Operating Model and Team Structure
The team structures we see succeed share a common pattern: a dedicated alt data lead reports to the CIO or head of research (not to IT), with three pods underneath. Vendor management and sourcing (1-2 FTEs) handles discovery, contracts, and the BattleFin/Eagle Alpha/Neudata pipeline. Data engineering (3-6 FTEs) owns ingestion, normalization, entity resolution, and the feature store. Quant research support (2-4 FTEs) sits adjacent to research and translates new datasets into research-ready feature sets within a 2-4 week SLA.
The cultural failure mode is the 'data hoarding' anti-pattern, where the alt data team's KPI is volume of data onboarded rather than alpha generated. We have audited shops with 60-100 active subscriptions where fewer than 15 were tied to any live strategy. The corrective is a quarterly review where every dataset is mapped to either (a) a live strategy with attributed P&L, (b) an active research project with a deadline, or (c) a deprecation timeline. Datasets that fall into none of the three are cut at renewal.
Cloud landing zone, orchestration (Airflow/Dagster), bitemporal table format (Iceberg/Delta), initial 2-3 vendor onboardings as reference implementations.
Expand to 10-15 vendors, build entity resolution layer, deploy data observability (Monte Carlo or equivalent), formalize point-in-time discipline.
Stand up feature store (Tecton/Feast), integrate with backtesting platform, deploy 3-5 production signals with attributed P&L.
Implement signal decay monitoring, quarterly vendor review process, exclusivity deal evaluation framework, MNPI compliance integration.
Where the Next 24 Months Are Heading
Three shifts will define alt data infrastructure investment through 2027. First, the cost-per-feature is falling as foundation models reduce the engineering burden for unstructured data — earnings call transcripts, satellite tiles, and social text are increasingly processed through fine-tuned LLMs rather than bespoke NLP or CV pipelines. We are seeing 50-70% reductions in feature engineering time for text-based signals at funds that have integrated open-weight models (Llama 3.1/4, Mistral Large) into their pipelines. Second, alt data is moving toward private datasets — point-of-sale feeds direct from retailers, payments data direct from networks under aggregation agreements — which carries higher cost and higher MNPI scrutiny but lower crowding.

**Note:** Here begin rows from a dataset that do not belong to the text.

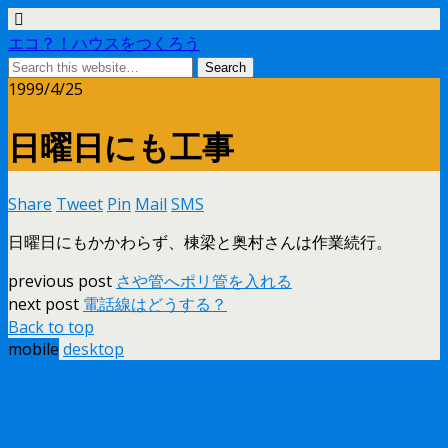
エコ？！ハウスをつくろう
1999/4/25
日曜日にも工事
Share
Tweet
Pin
Mail
SMS
日曜日にもかかわらず、棟梁と奥村さんは作業続行。
previous post
さや管へポリ管を入れる
next post
電話線はどうする？
Back to top
mobile
desktop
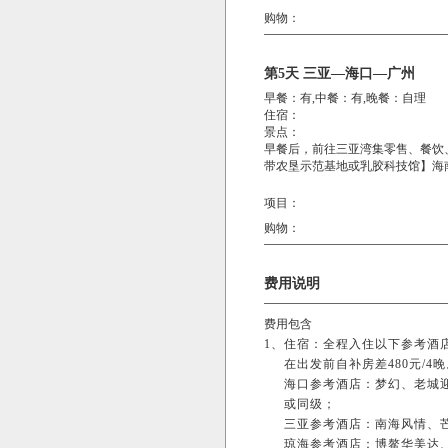
购物：
第5天 三亚—海口—广州
早餐：有,中餐：有,晚餐：自理
住宿：
景点：
早餐后，前往三亚湾集零售、餐饮
带农垦示范基地或乳胶科技馆】海
项目：
购物：
费用说明
费用包含
1、
住宿：全程入住以下参考酒
在出发前自补房差480元/
海口参考酒店：梦幻、老城
或同级；
三亚参考酒店：南海风情、
琼海参考酒店：博鳌华美达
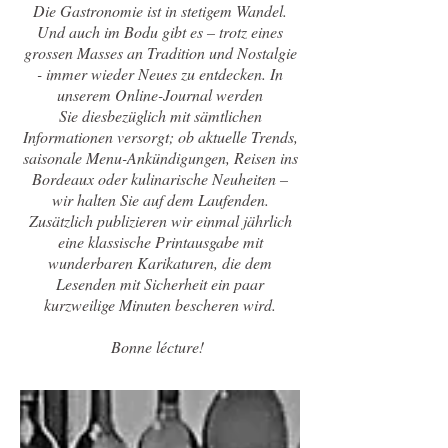
Die Gastronomie ist in stetigem Wandel.
Und auch im Bodu gibt es – trotz eines
grossen Masses an Tradition und Nostalgie
- immer wieder Neues zu entdecken. In
unserem Online-Journal werden
Sie diesbezüglich mit sämtlichen
Informationen versorgt; ob aktuelle Trends,
saisonale Menu-Ankündigungen, Reisen ins
Bordeaux oder kulinarische Neuheiten –
wir halten Sie auf dem Laufenden.
Zusätzlich publizieren wir einmal jährlich
eine klassische Printausgabe mit
wunderbaren Karikaturen, die dem
Lesenden mit Sicherheit ein paar
kurzweilige Minuten bescheren wird.
Bonne lécture!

Third, the line between alt data and core market data is dissolving. Bloomberg's acquisition of Second Measure (2024), FactSet's continued build-out of Open:FactSet, and S&P's Visible Alpha integration mean that what was 'alternative' in 2018 is becoming 'standard' by 2027. Funds whose competitive moat depended on having access to consumer transaction data will need to move up the value chain — to private data, to proprietary feature engineering, or to faster signal cycling. The infrastructure choices made in 2026 will determine which side of that line a fund ends up on.
The alt data pipeline is no longer a side project for a quant team or a discretionary fund's data science group. It is a P&L-bearing operational system that must meet the same uptime, observability, and compliance standards as the order management system or the risk engine. Funds that treat it that way generate 50-150 bps of attributable alpha from alt data inputs in normal market regimes. Funds that treat it as a research toy generate marketing materials.